─── Given records ───

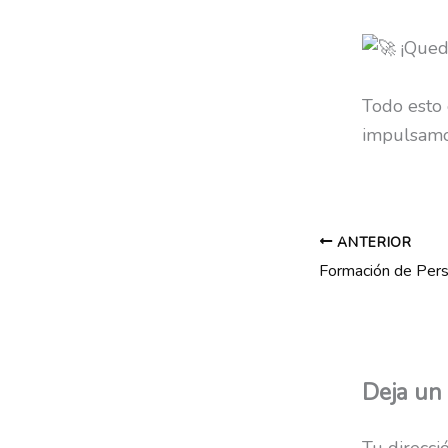
Todo esto
impulsamo
ANTERIOR
Deja un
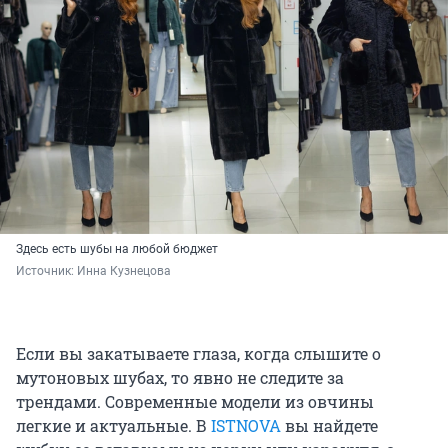
Здесь есть шубы на любой бюджет
Источник: 
Инна Кузнецова
Если вы закатываете глаза, когда слышите о
мутоновых шубах, то явно не следите за
трендами. Современные модели из овчины
легкие и актуальные. В
ISTNOVA
вы найдете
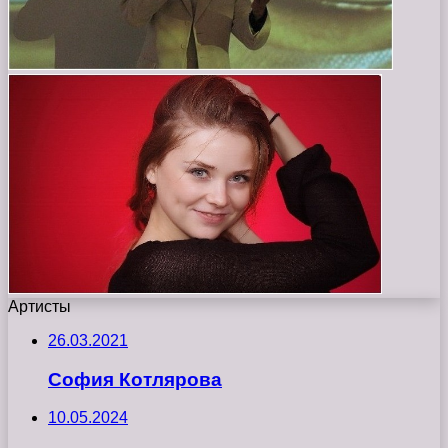
Артисты
26.03.2021
София Котлярова
10.05.2024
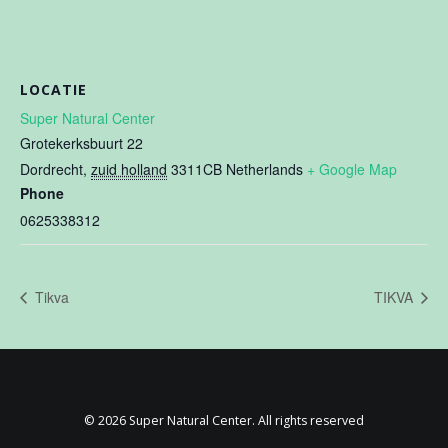
LOCATIE
Super Natural Center
Grotekerksbuurt 22
Dordrecht
,
zuid holland
3311CB
Netherlands
+ Google Map
Phone
0625338312
Tikva
TIKVA
© 2026 Super Natural Center. All rights reserved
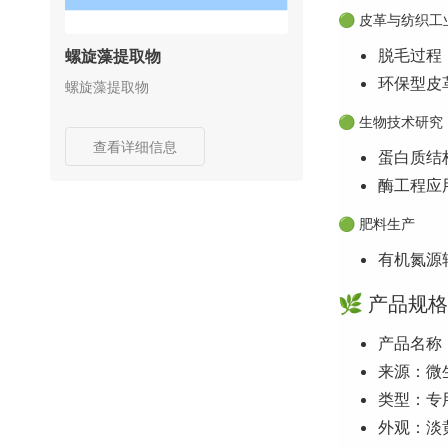
🟢 皮革与纺织工
脱毛过程
螺旋藻提取物
环保型皮
螺旋藻提取物
🟢 生物技术研究
查看详细信息
蛋白质结
酶工程应
🟢 肥料生产
有机氮源
🌿 产品规格
产品名称
来源：微
类型：专
外观：淡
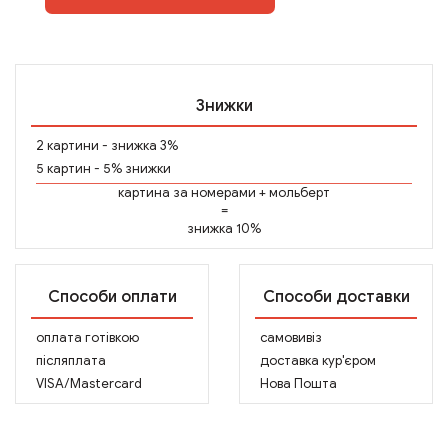
Знижки
2 картини - знижка 3%
5 картин - 5% знижки
картина за номерами
+
мольберт
=
знижка 10%
Способи оплати
Способи доставки
оплата готівкою
самовивіз
післяплата
доставка кур'єром
VISA/Mastercard
Нова Пошта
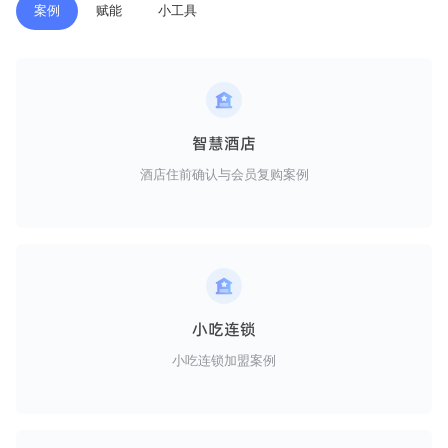
案例
赋能
小工具
智慧酒店
酒店住前确认与会员复购案例
小吃连锁
小吃连锁加盟案例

───

Word-for-word copy, no pictures: write out the entries above in full.

Todo esto
impulsamo
ANTERIOR
Deja un
Здесь есть шубы на любой бюджет
Источник: 
Инна Кузнецова
Если вы закатываете глаза, когда слышите о
мутоновых шубах, то явно не следите за
трендами. Современные модели из овчины
легкие и актуальные. В
ISTNOVA
вы найдете
Артисты
26.03.2021
София Котлярова
10.05.2024
LOCATIE
Super Natural Center
Grotekerksbuurt 22
Dordrecht
,
zuid holland
3311CB
Netherlands
+ Google Map
Phone
0625338312
Tikva
TIKVA
© 2026 Super Natural Center. All rights reserved
🟢 皮革与纺织工
脱毛过程
螺旋藻提取物
环保型皮
螺旋藻提取物
🟢 生物技术研究
查看详细信息
蛋白质结
酶工程应
🟢 肥料生产
有机氮源
🌿 产品规格
产品名称
来源：微
类型：专
外观：淡
Знижки
2 картини - знижка 3%
5 картин - 5% знижки
картина за номерами
+
мольберт
=
знижка 10%
Способи оплати
Способи доставки
оплата готівкою
самовивіз
післяплата
доставка кур'єром
VISA/Mastercard
Нова Пошта
案例
赋能
小工具
智慧酒店
酒店住前确认与会员复购案例
小吃连锁
小吃连锁加盟案例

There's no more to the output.